■ Source data
--- START ---

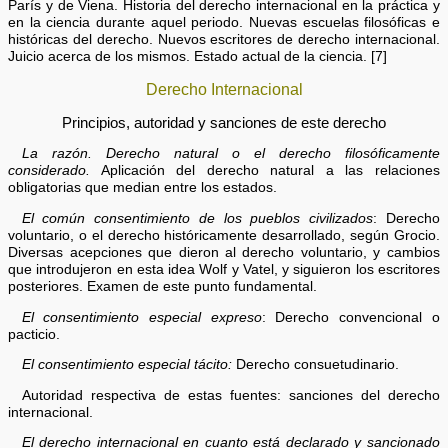
París y de Viena. Historia del derecho internacional en la práctica y
en la ciencia durante aquel periodo. Nuevas escuelas filosóficas e
históricas del derecho. Nuevos escritores de derecho internacional.
Juicio acerca de los mismos. Estado actual de la ciencia. [7]
Derecho Internacional
Principios, autoridad y sanciones de este derecho
La razón. Derecho natural o el derecho filosóficamente
considerado.
Aplicación del derecho natural a las relaciones
obligatorias que median entre los estados.
El común consentimiento de los pueblos civilizados
: Derecho
voluntario, o el derecho históricamente desarrollado, según Grocio.
Diversas acepciones que dieron al derecho voluntario, y cambios
que introdujeron en esta idea Wolf y Vatel, y siguieron los escritores
posteriores. Examen de este punto fundamental.
El consentimiento especial expreso
: Derecho convencional o
pacticio.
El consentimiento especial tácito:
Derecho consuetudinario.
Autoridad respectiva de estas fuentes: sanciones del derecho
internacional.
El derecho internacional en cuanto está declarado y sancionado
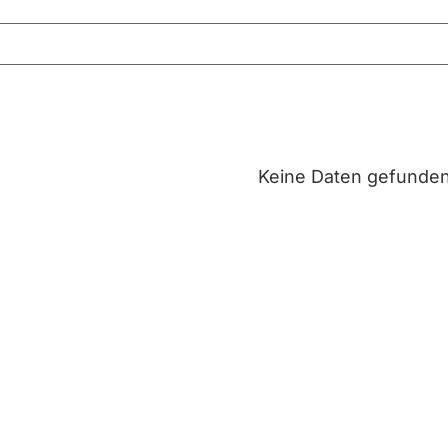
Keine Daten gefunde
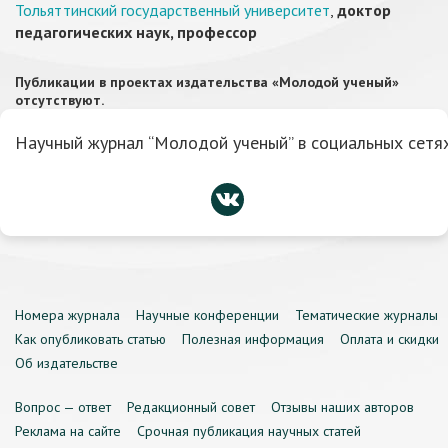
Тольяттинский государственный университет
,
доктор
педагогических наук, профессор
Публикации в проектах издательства «Молодой ученый»
отсутствуют.
Научный журнал “Молодой ученый” в социальных сетях
Номера журнала
Научные конференции
Тематические журналы
Как опубликовать статью
Полезная информация
Оплата и скидки
Об издательстве
Вопрос — ответ
Редакционный совет
Отзывы наших авторов
Реклама на сайте
Срочная публикация научных статей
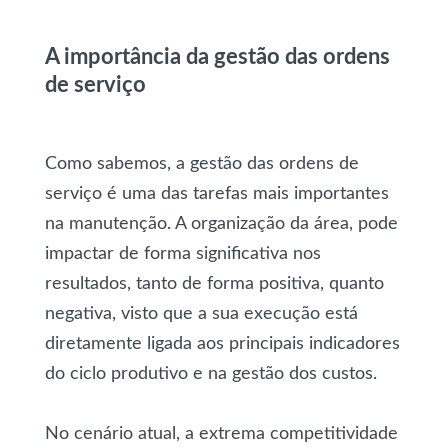
A importância da gestão das ordens
de serviço
Como sabemos, a gestão das ordens de
serviço é uma das tarefas mais importantes
na manutenção. A organização da área, pode
impactar de forma significativa nos
resultados, tanto de forma positiva, quanto
negativa, visto que a sua execução está
diretamente ligada aos principais indicadores
do ciclo produtivo e na gestão dos custos.
No cenário atual, a extrema competitividade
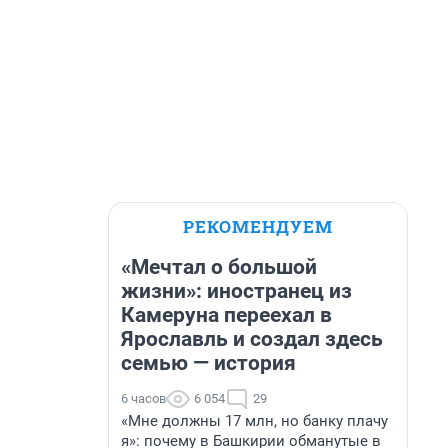
РЕКОМЕНДУЕМ
«Мечтал о большой
жизни»: иностранец из
Камеруна переехал в
Ярославль и создал здесь
семью — история
6 часов
6 054
29
«Мне должны 17 млн, но банку плачу
я»: почему в Башкирии обманутые в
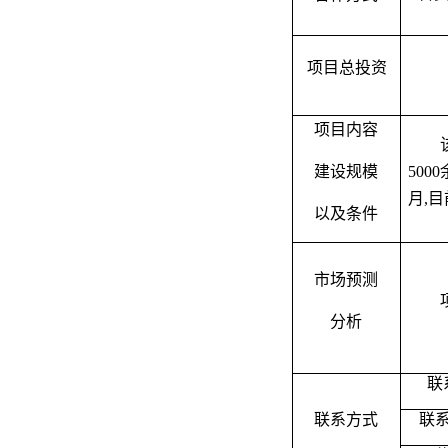
项目总投资
项目内容
建设规模
50
月,
以及条件
市场预测
分析
联
联系方式
联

--- END ---

■ Goal of the exercise
Return word for word the lines above from the line with "en la ciencia" to the line with "obligatorias que median entre los estados.", including both and leaving out all others.

■ Solution to this task
en la ciencia durante aquel periodo. Nuevas escuelas filosóficas e
históricas del derecho. Nuevos escritores de derecho internacional.
Juicio acerca de los mismos. Estado actual de la ciencia. [7]
Derecho Internacional
Principios, autoridad y sanciones de este derecho
La razón. Derecho natural o el derecho filosóficamente
considerado.
Aplicación del derecho natural a las relaciones
obligatorias que median entre los estados.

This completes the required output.